The question is, what could go wrong if the Fed were to target a level for the S&P or Willshire 5000? I think that would make an interesting post...

This is interesting. But don't you have to look at both sides of the Fed's balance sheet? It shouldn't matter if the Fed's assets are pro-cyclical relative to private assets as a whole; as long as they are more pro-cyclical than its liabilities, you're getting the effect you want.

what could go wrong if the Fed were to target a level for the S&P or Willshire 5000?

The obvious answer is that the Fed would be taking over the capital-allocation of the financial system. Which might actually be a good thing, depending on what kind of job you think the capital markets are doing at directing investment.

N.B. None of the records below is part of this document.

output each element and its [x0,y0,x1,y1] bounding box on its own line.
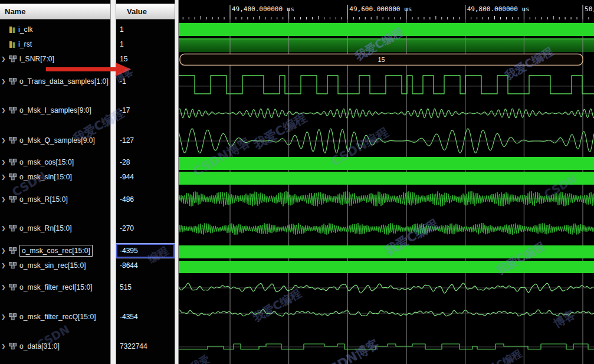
signal-value-o_msk_Rn150[interactable]: -270 [116,221,175,235]
signal-value-o_msk_R150[interactable]: -486 [116,192,175,206]
signal-name-label: o_msk_sin_rec[15:0] [19,261,86,270]
signal-value-label: -28 [120,158,130,166]
signal-row-i_rst[interactable]: i_rst [0,37,110,51]
expand-chevron-icon[interactable]: ❯ [0,107,9,113]
bus-icon [9,137,17,144]
expand-chevron-icon[interactable]: ❯ [0,225,9,231]
expand-chevron-icon[interactable]: ❯ [0,314,9,320]
time-axis-label: 50, [585,5,594,13]
signal-value-o_Msk_Q_samples90[interactable]: -127 [116,133,175,147]
signal-value-label: 515 [120,283,132,291]
bus-icon [9,262,17,269]
signal-row-o_msk_Rn150[interactable]: ❯o_msk_Rn[15:0] [0,221,110,235]
bus-icon [9,225,17,232]
value-column-label: Value [127,7,147,16]
signal-name-label: i_rst [18,40,32,48]
signal-value-label: -270 [120,224,134,232]
signal-value-label: 1 [120,40,124,48]
signal-value-o_msk_filter_recI150[interactable]: 515 [116,280,175,294]
waveform-area[interactable]: 49,400.000000 us49,600.000000 us49,800.0… [179,0,594,364]
name-column-label: Name [5,7,25,16]
signal-row-i_SNR70[interactable]: ❯i_SNR[7:0] [0,52,110,66]
signal-name-label: i_clk [18,25,33,34]
signal-name-label: o_msk_cos[15:0] [19,158,74,166]
signal-name-label: o_msk_R[15:0] [19,195,68,204]
signal-value-o_data310[interactable]: 7322744 [116,339,175,353]
signal-name-label: o_data[31:0] [19,342,60,350]
bus-icon [9,247,17,254]
expand-chevron-icon[interactable]: ❯ [0,137,9,143]
signal-value-o_msk_cos_rec150[interactable]: -4395 [116,244,175,258]
signal-value-label: -8644 [120,261,138,270]
scalar-icon [9,41,16,48]
signal-row-o_Trans_data_samples10[interactable]: ❯o_Trans_data_samples[1:0] [0,74,110,88]
waveform-viewer: { "header": { "name_col": "Name", "value… [0,0,594,364]
expand-chevron-icon[interactable]: ❯ [0,159,9,165]
signal-value-label: -17 [120,106,130,114]
signal-value-label: 15 [120,55,127,63]
signal-value-label: -944 [120,173,134,181]
signal-value-label: 7322744 [120,342,147,350]
signal-row-o_msk_sin_rec150[interactable]: ❯o_msk_sin_rec[15:0] [0,258,110,273]
expand-chevron-icon[interactable]: ❯ [0,284,9,290]
signal-row-o_Msk_I_samples90[interactable]: ❯o_Msk_I_samples[9:0] [0,103,110,117]
signal-name-label: o_msk_sin[15:0] [19,173,72,181]
signal-value-o_msk_sin150[interactable]: -944 [116,170,175,184]
signal-value-i_rst[interactable]: 1 [116,37,175,51]
bus-icon [9,343,17,350]
vertical-scrollbar[interactable] [110,0,116,364]
time-axis-label: 49,600.000000 us [349,5,412,13]
signal-row-o_data310[interactable]: ❯o_data[31:0] [0,339,110,353]
expand-chevron-icon[interactable]: ❯ [0,56,9,62]
expand-chevron-icon[interactable]: ❯ [0,78,9,84]
waveform-canvas[interactable]: 49,400.000000 us49,600.000000 us49,800.0… [179,0,594,364]
signal-value-label: -1 [120,77,126,86]
panel-splitter[interactable] [175,0,179,364]
signal-name-panel: Name i_clki_rst❯i_SNR[7:0]❯o_Trans_data_… [0,0,110,364]
expand-chevron-icon[interactable]: ❯ [0,248,9,254]
signal-value-o_Msk_I_samples90[interactable]: -17 [116,103,175,117]
bus-icon [9,173,17,181]
signal-value-i_SNR70[interactable]: 15 [116,52,175,66]
signal-value-label: -486 [120,195,134,204]
bus-icon [9,159,17,166]
signal-name-label: o_msk_Rn[15:0] [19,224,72,232]
signal-value-o_msk_sin_rec150[interactable]: -8644 [116,258,175,273]
expand-chevron-icon[interactable]: ❯ [0,263,9,268]
time-axis-label: 49,800.000000 us [467,5,530,13]
scalar-icon [9,26,16,34]
signal-row-i_clk[interactable]: i_clk [0,22,110,37]
signal-value-o_msk_filter_recQ150[interactable]: -4354 [116,310,175,324]
signal-value-panel: Value 1115-1-17-127-28-944-486-270-4395-… [116,0,175,364]
signal-name-label: o_msk_filter_recQ[15:0] [19,313,96,321]
expand-chevron-icon[interactable]: ❯ [0,196,9,202]
signal-name-label: o_msk_cos_rec[15:0] [19,245,93,257]
signal-name-label: o_Msk_Q_samples[9:0] [19,136,95,145]
signal-row-o_Msk_Q_samples90[interactable]: ❯o_Msk_Q_samples[9:0] [0,133,110,147]
signal-row-o_msk_filter_recI150[interactable]: ❯o_msk_filter_recI[15:0] [0,280,110,294]
bus-icon [9,107,17,114]
signal-row-o_msk_R150[interactable]: ❯o_msk_R[15:0] [0,192,110,206]
bus-value-label: 15 [378,56,385,63]
signal-value-i_clk[interactable]: 1 [116,22,175,37]
bus-icon [9,78,17,85]
signal-row-o_msk_sin150[interactable]: ❯o_msk_sin[15:0] [0,170,110,184]
time-axis-label: 49,400.000000 us [232,5,294,13]
signal-row-o_msk_filter_recQ150[interactable]: ❯o_msk_filter_recQ[15:0] [0,310,110,324]
signal-value-o_msk_cos150[interactable]: -28 [116,155,175,169]
signal-name-label: i_SNR[7:0] [19,55,54,63]
bus-icon [9,196,17,203]
bus-icon [9,313,17,320]
signal-value-o_Trans_data_samples10[interactable]: -1 [116,74,175,88]
name-column-header: Name [0,4,110,19]
bus-icon [9,284,17,291]
signal-value-label: -127 [120,136,134,145]
signal-row-o_msk_cos_rec150[interactable]: ❯o_msk_cos_rec[15:0] [0,244,110,258]
signal-row-o_msk_cos150[interactable]: ❯o_msk_cos[15:0] [0,155,110,169]
expand-chevron-icon[interactable]: ❯ [0,174,9,180]
value-column-header: Value [116,4,175,19]
signal-value-label: -4395 [120,247,138,255]
signal-name-label: o_msk_filter_recI[15:0] [19,283,93,291]
expand-chevron-icon[interactable]: ❯ [0,343,9,349]
signal-name-label: o_Msk_I_samples[9:0] [19,106,91,114]
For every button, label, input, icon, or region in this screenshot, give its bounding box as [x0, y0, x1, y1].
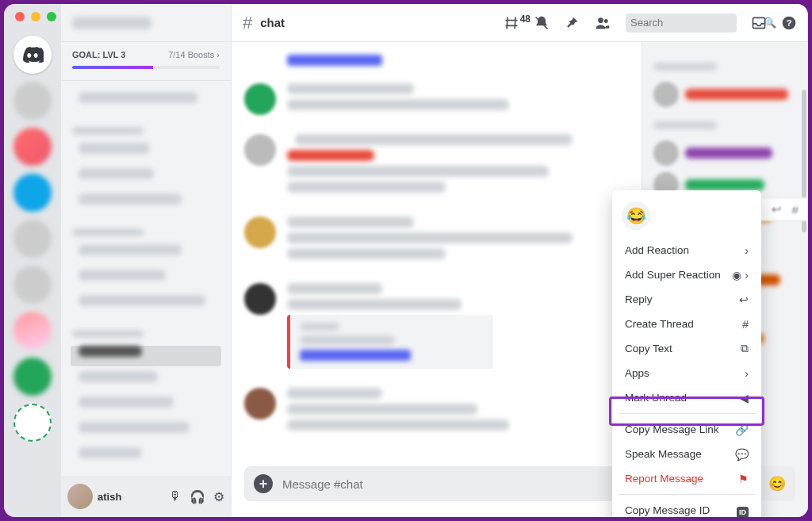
- channel-category[interactable]: [67, 225, 224, 239]
- chevron-right-icon: ›: [745, 244, 749, 257]
- message[interactable]: [244, 134, 629, 197]
- channel-item[interactable]: [71, 193, 221, 214]
- minimize-window-button[interactable]: [31, 12, 40, 21]
- channel-item[interactable]: [71, 244, 221, 265]
- ctx-mark-unread[interactable]: Mark Unread◀: [619, 385, 755, 410]
- user-settings-button[interactable]: ⚙: [213, 489, 224, 504]
- server-item-active[interactable]: [13, 174, 52, 212]
- boost-progress-bar: [72, 66, 220, 69]
- channel-item-active[interactable]: [71, 346, 221, 366]
- quick-reaction-laugh[interactable]: 😂: [622, 201, 650, 230]
- member-row[interactable]: [649, 79, 802, 110]
- avatar[interactable]: [244, 388, 276, 419]
- chevron-right-icon: ›: [216, 50, 220, 59]
- avatar[interactable]: [244, 216, 276, 248]
- server-item[interactable]: [13, 220, 52, 258]
- macos-traffic-lights: [15, 12, 56, 21]
- ctx-add-super-reaction[interactable]: Add Super Reaction◉ ›: [619, 262, 755, 287]
- mute-mic-button[interactable]: 🎙: [169, 489, 182, 504]
- avatar[interactable]: [244, 134, 276, 166]
- self-username[interactable]: atish: [98, 491, 164, 503]
- hash-icon: #: [243, 13, 252, 33]
- embed[interactable]: [287, 315, 493, 369]
- home-button[interactable]: [13, 36, 52, 74]
- server-item[interactable]: [13, 266, 52, 304]
- channel-item[interactable]: [71, 396, 221, 417]
- channel-sidebar: GOAL: LVL 3 7/14 Boosts ›: [61, 4, 232, 517]
- threads-button[interactable]: 48: [504, 15, 519, 31]
- boost-count: 7/14 Boosts: [168, 50, 214, 59]
- close-window-button[interactable]: [15, 12, 25, 21]
- zoom-window-button[interactable]: [47, 12, 56, 21]
- svg-point-1: [604, 19, 608, 23]
- channel-topbar: # chat 48: [232, 4, 808, 42]
- server-rail: [4, 4, 61, 517]
- channel-item[interactable]: [71, 143, 221, 163]
- help-button[interactable]: ?: [781, 15, 797, 31]
- channel-item[interactable]: [71, 447, 221, 468]
- id-icon: ID: [737, 504, 749, 517]
- reply-icon[interactable]: ↩: [772, 202, 782, 216]
- message-list: [232, 42, 642, 517]
- member-row[interactable]: [649, 137, 802, 169]
- ctx-create-thread[interactable]: Create Thread#: [619, 312, 755, 336]
- pinned-messages-button[interactable]: [564, 15, 580, 31]
- search-input[interactable]: [630, 17, 764, 29]
- context-separator: [619, 494, 755, 495]
- ctx-speak-message[interactable]: Speak Message💬: [619, 442, 755, 466]
- channel-list: [61, 81, 231, 476]
- thread-icon[interactable]: #: [792, 203, 799, 216]
- ctx-apps[interactable]: Apps›: [619, 361, 755, 385]
- search-box[interactable]: 🔍: [626, 13, 737, 33]
- channel-category[interactable]: [67, 327, 224, 341]
- server-item[interactable]: [13, 312, 52, 350]
- self-avatar[interactable]: [67, 484, 93, 509]
- message[interactable]: [244, 83, 629, 115]
- ctx-reply[interactable]: Reply↩: [619, 287, 755, 312]
- channel-item[interactable]: [71, 168, 221, 189]
- inbox-button[interactable]: [751, 15, 767, 31]
- channel-item[interactable]: [71, 92, 221, 113]
- channel-item[interactable]: [71, 422, 221, 442]
- channel-item[interactable]: [71, 371, 221, 392]
- app-window: GOAL: LVL 3 7/14 Boosts ›: [4, 4, 808, 517]
- main-area: # chat 48: [232, 4, 808, 517]
- server-item[interactable]: [13, 128, 52, 166]
- link-icon: 🔗: [735, 423, 749, 436]
- threads-count: 48: [520, 13, 530, 25]
- svg-point-0: [598, 17, 603, 23]
- channel-item[interactable]: [71, 270, 221, 290]
- ctx-copy-message-id[interactable]: Copy Message IDID: [619, 498, 755, 517]
- chevron-right-icon: ›: [745, 367, 749, 380]
- context-separator: [619, 413, 755, 414]
- ctx-report-message[interactable]: Report Message⚑: [619, 466, 755, 491]
- emoji-button[interactable]: 😊: [768, 475, 786, 492]
- channel-item[interactable]: [71, 295, 221, 316]
- message[interactable]: [244, 388, 629, 435]
- deafen-button[interactable]: 🎧: [190, 489, 205, 504]
- quick-reaction-row: 😂: [619, 197, 755, 238]
- ctx-copy-text[interactable]: Copy Text⧉: [619, 336, 755, 361]
- channel-category[interactable]: [67, 124, 224, 138]
- message-context-menu: 😂 Add Reaction› Add Super Reaction◉ › Re…: [612, 190, 761, 517]
- ctx-copy-message-link[interactable]: Copy Message Link🔗: [619, 417, 755, 442]
- mark-unread-icon: ◀: [740, 392, 749, 404]
- burst-icon: ◉ ›: [732, 269, 749, 282]
- message[interactable]: [244, 283, 629, 369]
- thread-icon: #: [742, 318, 749, 331]
- notifications-button[interactable]: [534, 15, 550, 31]
- avatar[interactable]: [244, 283, 276, 315]
- server-item[interactable]: [13, 82, 52, 120]
- attach-button[interactable]: +: [254, 474, 273, 493]
- server-item[interactable]: [13, 358, 52, 396]
- avatar[interactable]: [244, 83, 276, 115]
- add-server-button[interactable]: [13, 404, 52, 442]
- copy-icon: ⧉: [741, 342, 749, 355]
- message[interactable]: [244, 216, 629, 264]
- member-list-toggle[interactable]: [594, 15, 611, 31]
- ctx-add-reaction[interactable]: Add Reaction›: [619, 238, 755, 262]
- server-header[interactable]: [61, 4, 231, 42]
- member-category: [649, 110, 802, 137]
- boost-panel[interactable]: GOAL: LVL 3 7/14 Boosts ›: [61, 42, 231, 81]
- member-category: [649, 52, 802, 79]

David Pearson: "The question is, what could go wrong if the Fed were to target a level for the S&P or Willshire 5000? I think that would make an interesting post..."

I already posted on this!:

http://worthwhile.typepad.com/worthwhile_canadian_initi/2008/12/the-bank-of-canada-should-peg-the-tse-300-revisited.html

Though that was thinking of the TSX (S&P) as the ultimate target, rather than an intermediate target. But yes, buying the S&P500, or Wilshire 5000, is the sort of policy I would lean towards.

JW: What you say makes perfect sense in terms of the Real Bills Theory. But I don't agree with that theory.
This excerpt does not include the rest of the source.